Making Sankeys

Overview

To facilitate the partition level data processing, the updates to the sankey workflow allow for the subject-level calculations to be done in a separate step from the sankey creation. The only difference now between the old data formats of the cohort and events file is that no relative time needs to be calculated–as long as dates are supplied the package can figure it out.

ID Level Data

First, the id level data are created used sankey_id_events or sankey_id_ansible. The only difference is the second argument – sankey_id_events takes in a data.frame in long format with a start date/ end date associated with each event. sankey_id_ansible requires that the second argument is a data.frame in ansible format (the same format required by sunbursts).

If you aren’t making a sunburst, might as well use sankey_id_events so you don’t have to deal with the overhead of converting all the data, which can take awhile.

The idea is that when the cohorts are being created, creating the sankey subject level data can be done on smaller chunks of the data before the necessary summary at the end.

sankey_id_events(cohort, 
                 evts,
                 stages,
                 id_var = "patient_id", 
                 index_var = "index_date", 
                 states = NULL,
                 select_event = "combine")
                  
sankey_id_ansible(cohort, 
                  data,
                  stages,
                  id_var = "patient_id", 
                  index_var = "index_date", 
                  states = NULL,
                  select_event = "combine")

This is to help facilitate running on partitions on the id-level first, before the summarizing step in sankey_list_maker. sunburst_id_data requires a cohort, an ansible style data.frame, and which “states” are wanted. It returns a list of the resulting data.frame and the states, so it can directly be fed into sunburst_maker.

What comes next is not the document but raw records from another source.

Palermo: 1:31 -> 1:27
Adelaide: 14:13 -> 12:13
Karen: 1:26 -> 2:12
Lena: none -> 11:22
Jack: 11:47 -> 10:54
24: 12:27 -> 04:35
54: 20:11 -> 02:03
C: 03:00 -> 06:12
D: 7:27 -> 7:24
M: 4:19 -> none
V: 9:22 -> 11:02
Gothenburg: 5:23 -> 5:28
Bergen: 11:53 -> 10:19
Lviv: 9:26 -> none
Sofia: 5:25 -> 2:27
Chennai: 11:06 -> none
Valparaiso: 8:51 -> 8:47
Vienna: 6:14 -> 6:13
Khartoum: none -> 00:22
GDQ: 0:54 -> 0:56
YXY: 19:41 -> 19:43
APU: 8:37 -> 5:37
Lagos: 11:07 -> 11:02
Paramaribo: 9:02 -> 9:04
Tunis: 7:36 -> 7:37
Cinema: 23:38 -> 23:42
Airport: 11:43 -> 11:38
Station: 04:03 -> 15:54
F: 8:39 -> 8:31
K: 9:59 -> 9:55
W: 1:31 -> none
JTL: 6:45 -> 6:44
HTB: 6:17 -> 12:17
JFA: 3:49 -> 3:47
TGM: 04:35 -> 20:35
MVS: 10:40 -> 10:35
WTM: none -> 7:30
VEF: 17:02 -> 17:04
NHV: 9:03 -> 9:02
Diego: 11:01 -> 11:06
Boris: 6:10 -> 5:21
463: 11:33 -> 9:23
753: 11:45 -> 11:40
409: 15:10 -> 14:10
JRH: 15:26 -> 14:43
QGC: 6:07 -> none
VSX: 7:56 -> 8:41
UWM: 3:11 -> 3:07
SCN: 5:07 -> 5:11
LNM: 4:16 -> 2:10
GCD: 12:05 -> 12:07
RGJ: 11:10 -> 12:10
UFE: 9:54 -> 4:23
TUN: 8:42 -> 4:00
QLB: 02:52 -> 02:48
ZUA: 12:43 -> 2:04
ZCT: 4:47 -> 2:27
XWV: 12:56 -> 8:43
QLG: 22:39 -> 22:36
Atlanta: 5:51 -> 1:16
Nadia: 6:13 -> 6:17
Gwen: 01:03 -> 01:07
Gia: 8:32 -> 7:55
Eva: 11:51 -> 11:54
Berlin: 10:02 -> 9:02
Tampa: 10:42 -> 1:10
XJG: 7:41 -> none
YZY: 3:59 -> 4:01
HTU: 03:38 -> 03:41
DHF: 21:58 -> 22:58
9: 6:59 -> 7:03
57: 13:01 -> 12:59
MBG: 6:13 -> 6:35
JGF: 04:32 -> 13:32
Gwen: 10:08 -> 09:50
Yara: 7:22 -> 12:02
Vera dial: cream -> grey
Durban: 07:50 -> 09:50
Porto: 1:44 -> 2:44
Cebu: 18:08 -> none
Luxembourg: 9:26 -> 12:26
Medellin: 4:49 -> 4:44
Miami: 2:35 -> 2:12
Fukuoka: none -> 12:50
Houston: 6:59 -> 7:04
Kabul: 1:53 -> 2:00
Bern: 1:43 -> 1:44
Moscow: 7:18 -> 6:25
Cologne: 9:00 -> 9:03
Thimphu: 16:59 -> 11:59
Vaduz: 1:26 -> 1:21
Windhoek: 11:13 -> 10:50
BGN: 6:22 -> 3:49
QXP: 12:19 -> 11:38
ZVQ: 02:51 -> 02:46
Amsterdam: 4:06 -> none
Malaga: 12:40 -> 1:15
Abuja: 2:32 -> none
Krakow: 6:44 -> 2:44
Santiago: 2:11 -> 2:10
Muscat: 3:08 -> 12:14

Below is an example of the format of the event data, with a start/end date with a corresponding state:

events <- nsSank::convert_tagged_cdf(cdf)
events  %>% 
  head() %>% 
  rmarkdown::paged_table()

Below is an example of the format of cohort data. An id-level variable, index date variable, censor date variable, death_date, and any potential stratification variables.

cohort %>% 
  head() %>% 
  rmarkdown::paged_table()

Both sankey_id_events and sankey_id_ansible return a list that contains the id-level data, the identified states, and the identified stages (timepoints). In the id-level data frame, states and combinations of states are represented as base2 integers.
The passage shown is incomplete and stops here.